**Problem to solve:** Read each of the lines below and tally those with "down"; the tally is the whole answer.

--- Material for this task Enclosed Below ---

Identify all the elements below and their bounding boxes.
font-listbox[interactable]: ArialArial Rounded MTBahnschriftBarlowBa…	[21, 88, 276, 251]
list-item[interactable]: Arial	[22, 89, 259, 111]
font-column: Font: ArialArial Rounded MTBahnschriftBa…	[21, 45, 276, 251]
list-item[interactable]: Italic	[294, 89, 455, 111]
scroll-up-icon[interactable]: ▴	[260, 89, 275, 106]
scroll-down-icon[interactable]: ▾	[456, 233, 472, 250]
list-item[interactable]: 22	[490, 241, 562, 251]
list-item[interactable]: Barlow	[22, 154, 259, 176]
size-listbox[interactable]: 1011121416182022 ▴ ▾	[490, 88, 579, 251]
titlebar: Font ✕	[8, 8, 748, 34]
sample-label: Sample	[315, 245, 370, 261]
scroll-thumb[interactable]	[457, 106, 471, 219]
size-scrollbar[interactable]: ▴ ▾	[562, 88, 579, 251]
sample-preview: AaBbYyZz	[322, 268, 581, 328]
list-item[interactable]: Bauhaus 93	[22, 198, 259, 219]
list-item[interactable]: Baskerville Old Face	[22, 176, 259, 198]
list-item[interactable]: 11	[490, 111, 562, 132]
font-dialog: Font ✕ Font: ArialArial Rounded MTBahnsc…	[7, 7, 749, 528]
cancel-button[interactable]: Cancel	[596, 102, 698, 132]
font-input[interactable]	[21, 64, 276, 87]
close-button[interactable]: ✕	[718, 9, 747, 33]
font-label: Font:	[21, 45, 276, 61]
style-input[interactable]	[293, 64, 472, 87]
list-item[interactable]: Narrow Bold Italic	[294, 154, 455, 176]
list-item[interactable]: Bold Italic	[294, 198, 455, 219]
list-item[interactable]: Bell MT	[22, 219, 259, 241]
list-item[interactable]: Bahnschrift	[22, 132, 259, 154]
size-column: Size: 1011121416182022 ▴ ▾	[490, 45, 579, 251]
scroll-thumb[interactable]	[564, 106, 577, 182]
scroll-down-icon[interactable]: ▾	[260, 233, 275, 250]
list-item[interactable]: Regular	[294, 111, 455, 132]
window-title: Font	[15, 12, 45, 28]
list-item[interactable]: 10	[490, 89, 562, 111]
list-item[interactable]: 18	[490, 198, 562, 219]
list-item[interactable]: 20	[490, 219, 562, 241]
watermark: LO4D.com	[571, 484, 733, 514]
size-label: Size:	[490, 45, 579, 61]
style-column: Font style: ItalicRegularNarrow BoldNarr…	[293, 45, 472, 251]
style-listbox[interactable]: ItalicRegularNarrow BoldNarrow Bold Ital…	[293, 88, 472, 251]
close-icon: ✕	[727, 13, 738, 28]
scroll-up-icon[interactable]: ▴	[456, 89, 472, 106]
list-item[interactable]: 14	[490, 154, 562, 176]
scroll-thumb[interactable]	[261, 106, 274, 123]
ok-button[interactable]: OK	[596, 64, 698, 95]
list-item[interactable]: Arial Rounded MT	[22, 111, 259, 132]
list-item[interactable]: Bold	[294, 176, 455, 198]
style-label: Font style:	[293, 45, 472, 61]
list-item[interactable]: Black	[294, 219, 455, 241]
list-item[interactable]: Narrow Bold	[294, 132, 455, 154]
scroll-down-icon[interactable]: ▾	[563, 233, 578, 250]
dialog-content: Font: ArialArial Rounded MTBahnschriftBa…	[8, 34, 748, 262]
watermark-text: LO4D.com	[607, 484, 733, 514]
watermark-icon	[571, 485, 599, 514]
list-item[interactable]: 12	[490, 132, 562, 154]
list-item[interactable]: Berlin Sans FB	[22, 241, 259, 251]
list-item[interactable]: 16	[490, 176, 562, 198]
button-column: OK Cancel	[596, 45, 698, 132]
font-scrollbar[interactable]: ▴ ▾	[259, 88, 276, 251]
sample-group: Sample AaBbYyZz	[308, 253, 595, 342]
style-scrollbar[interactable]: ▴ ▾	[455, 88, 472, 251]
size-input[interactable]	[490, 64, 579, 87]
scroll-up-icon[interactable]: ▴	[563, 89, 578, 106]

--- End of Enclosed Material for this task ---

**Task answer:** 3